On a separate branch to the Spatial Filter we just used, connect your Draw Features component to a H3 polyfill component. Set the resolution to 10 which is a finer resolution than the default. You may wish to alter this depending on your use case and study area size.
Run!

Prefer to use SQL?

WITH 
    honolulu_buffer AS (SELECT ST_BUFFER(ST_GEOGPOINT(-157.852587, 21.304390), 5000) AS geom)

SELECT h3
    FROM unnest(`carto-un`.carto.H3_POLYFILL(
    (SELECT geom
    FROM honolulu_buffer), 10)) h3

4 Enriching the grid

Our customer is interested in looking for areas with a high density residents under 30 years old who do not have an existing Pizza Hut restaurant nearby.
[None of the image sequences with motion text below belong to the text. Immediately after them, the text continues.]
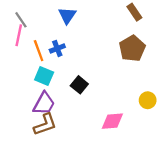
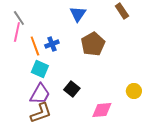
blue triangle: (67, 15) -> (78, 14), moved
brown pentagon: (132, 48) -> (93, 44), moved
black square: (79, 85) -> (72, 89), moved

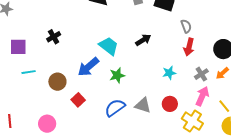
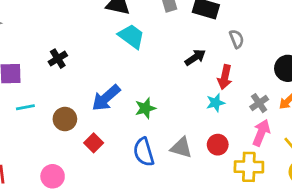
black arrow: (143, 40) -> (195, 57), moved
cyan trapezoid: (109, 46) -> (131, 36), moved
red arrow: (189, 47) -> (225, 77), moved
blue semicircle: (115, 108) -> (144, 152), turned -70
yellow cross: (192, 121) -> (249, 167), turned -30

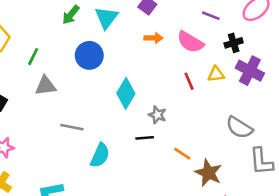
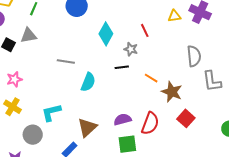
red line: (189, 81) -> (145, 30), moved
gray triangle: (46, 86) -> (29, 35), moved
gray semicircle: (239, 128) -> (194, 56), turned -125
To perform the demographics analysis, we are going to enrich the H3 grid of our area of interest with a set of population variables from the ACS Sociodemographics dataset at census block group level*, available for free through our Data Observatory. We will make use of the enrichment capabilities of CARTO’s Analytics Toolbox.

Drag an Enrich H3 Grid component onto the canvas.
Set the H3 polyfill as the top input - this is our target layer.
Set Sociodemographics as the bottom input - this is our source layer.
Set the aggregation variables as the 10 fields with male and female populations aged between 18 and 29. Set the aggregation type to SUM.
Run!

*Please note that this data was retired from the in June 2025. You can find similar data products from providers like the ACS by searching for publicly-available demographics data in the Data Observatory.

Prefer to use SQL?

Please note the below CALL procedure can only be undertaken from your BigQuery console; not the CARTO Builder SQL Console.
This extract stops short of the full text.